2) REALLY pray hard to Heavenly Father for love and guidance.
Oof. This. This is a thing. It's a very good thing. And let me add an addendum: with an open heart that is willing and ready to hear/feel anything the Lord wants you to. I'm not going to go into a whole bunch of detail here, but seriously. Open up a channel with your Heavenly Father. He wants to hear from you, He wants to know what is going on in your life through your eyes, He wants to know that you love Him enough to come to Him when you have problems. And He will help you. The amount of peace and comfort I felt the moment I said the words "Dear Heavenly Father" and tried really hard to make sure my heart was open is astounding. Just. Beautiful. DO IT. And try it out loud. Please. It has changed my life and my relationship with my Father in Heaven. (Again, if not religious, try writing. Or talking to someone you know loves you unconditionally. Try singing. That helps me. Or just talk to yourself. Talking or writing it out helps SO much.)
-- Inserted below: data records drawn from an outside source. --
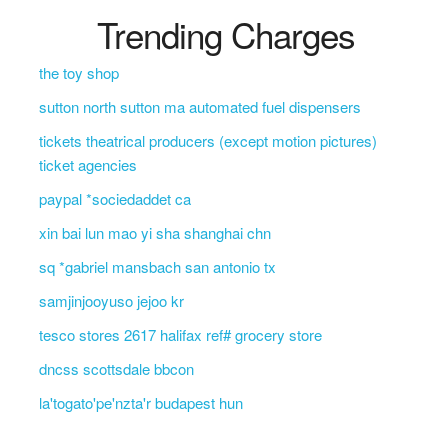
Trending Charges
the toy shop
sutton north sutton ma automated fuel dispensers
tickets theatrical producers (except motion pictures)
ticket agencies
paypal *sociedaddet ca
xin bai lun mao yi sha shanghai chn
sq *gabriel mansbach san antonio tx
samjinjooyuso jejoo kr
tesco stores 2617 halifax ref# grocery store
dncss scottsdale bbcon
la'togato'pe'nzta'r budapest hun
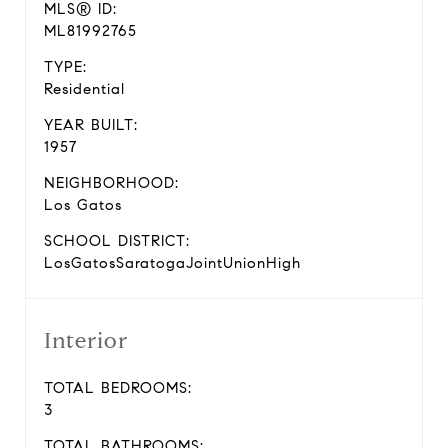
MLS® ID:
ML81992765
TYPE:
Residential
YEAR BUILT:
1957
NEIGHBORHOOD:
Los Gatos
SCHOOL DISTRICT:
LosGatosSaratogaJointUnionHigh
Interior
TOTAL BEDROOMS:
3
TOTAL BATHROOMS:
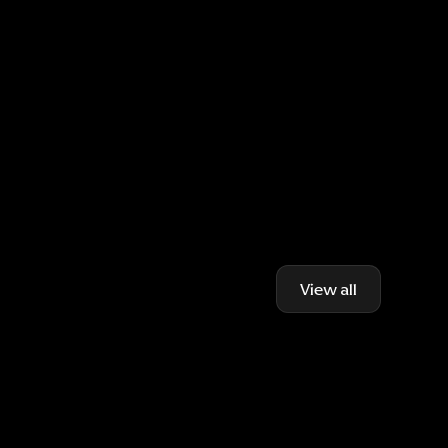
View all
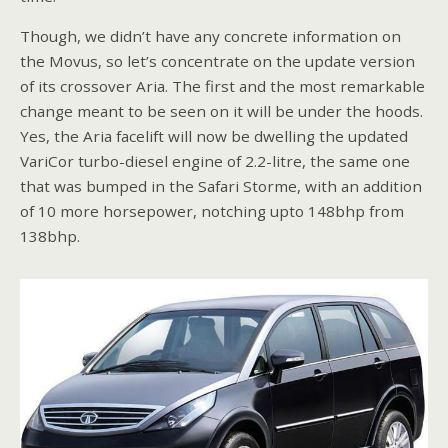
Though, we didn’t have any concrete information on
the Movus, so let’s concentrate on the update version
of its crossover Aria. The first and the most remarkable
change meant to be seen on it will be under the hoods.
Yes, the Aria facelift will now be dwelling the updated
VariCor turbo-diesel engine of 2.2-litre, the same one
that was bumped in the Safari Storme, with an addition
of 10 more horsepower, notching upto 148bhp from
138bhp.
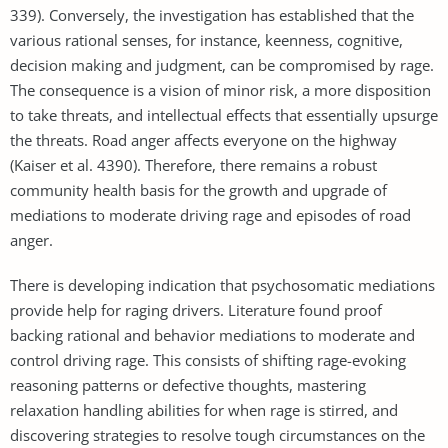
339). Conversely, the investigation has established that the
various rational senses, for instance, keenness, cognitive,
decision making and judgment, can be compromised by rage.
The consequence is a vision of minor risk, a more disposition
to take threats, and intellectual effects that essentially upsurge
the threats. Road anger affects everyone on the highway
(Kaiser et al. 4390). Therefore, there remains a robust
community health basis for the growth and upgrade of
mediations to moderate driving rage and episodes of road
anger.
There is developing indication that psychosomatic mediations
provide help for raging drivers. Literature found proof
backing rational and behavior mediations to moderate and
control driving rage. This consists of shifting rage-evoking
reasoning patterns or defective thoughts, mastering
relaxation handling abilities for when rage is stirred, and
discovering strategies to resolve tough circumstances on the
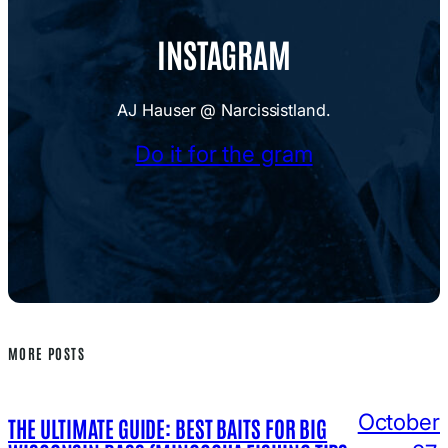
INSTAGRAM
AJ Hauser @ Narcissistland.
Do it for the gram
MORE POSTS
October
THE ULTIMATE GUIDE: BEST BAITS FOR BIG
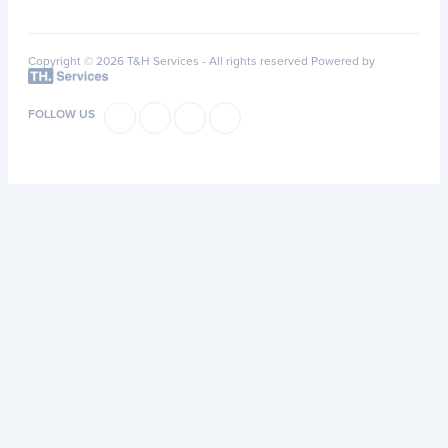
Copyright © 2026 T&H Services -
All rights reserved
Powered by
FOLLOW US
3) Have a really good, really long cry. Then take a nap.
Yup. Nothing more needs to be said. I allowed myself ONE long cry. That wasn't even that long. And then I napped for the rest of the day. Granted, I had been up until about 5 am the night before. But still. Nap. If you aren't getting enough sleep or nutritious foods, or you aren't allowing yourself to purge your emotions healthily. GO DO IT. Don't take it out on those around you. It sucks.
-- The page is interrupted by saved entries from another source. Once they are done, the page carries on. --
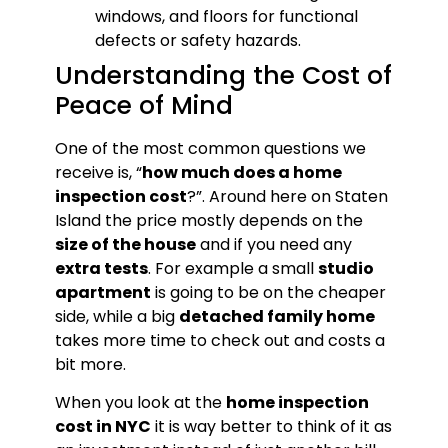
windows, and floors for functional
defects or safety hazards.
Understanding the Cost of
Peace of Mind
One of the most common questions we
receive is, “
how much does a home
inspection cost
?”. Around here on Staten
Island the price mostly depends on the
size of the house
and if you need any
extra tests
. For example a small
studio
apartment
is going to be on the cheaper
side, while a big
detached family home
takes more time to check out and costs a
bit more.
When you look at the
home inspection
cost in NYC
it is way better to think of it as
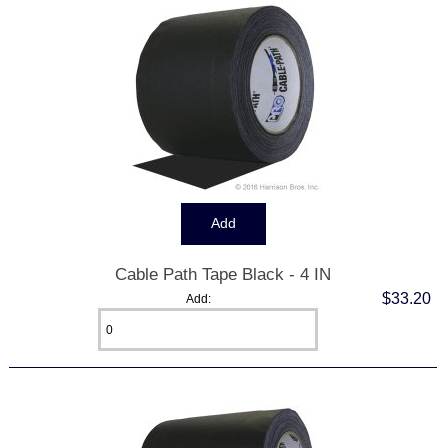
Cable Path Tape Black - 4 IN
$33.20
Add:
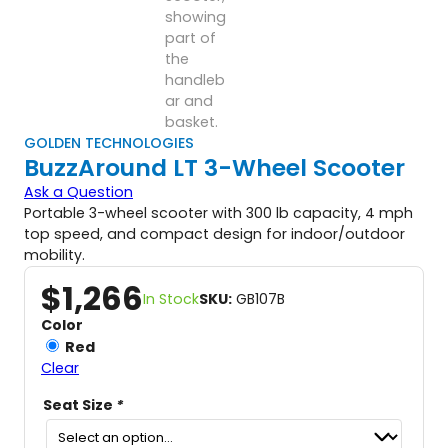
GOLDEN TECHNOLOGIES
BuzzAround LT 3-Wheel Scooter
Ask a Question
Portable 3-wheel scooter with 300 lb capacity, 4 mph
top speed, and compact design for indoor/outdoor
mobility.
$
1,266
In Stock
SKU:
GB107B
Color
Red
Clear
Seat Size
*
4) Tell yourself to "Suck it up, Buttercup." Self-pity was never attractive or fun.
After you wake up, get over it. Who cares if life isn't going exactly the way you want it? Who cares if so and so isn't doing this and that? Self-pity is annoying for you and everyone else around you. It becomes the "fun-sucker". No one wants to play with a fun-sucker.

5) Remind yourself that it isn't all about you. It's about those around you, it's about the earth, it is about all of the beautiful things you see and hear every day.
Almost the same as number 4. Go follow Humans of New York on Facebook. Some of those things are incredibly inspiring and beautiful. HONY reminds us what living is for everyone, and it reminds us about other people, their problems, their joy, their achievements. And it makes you so happy to see other people just living. Also, I know this is cliche, but seriously, the more you forget yourself and remember others, the happier you will be. And the more blessed you will feel. It will be so much easier to see all of the beautiful things you have been given.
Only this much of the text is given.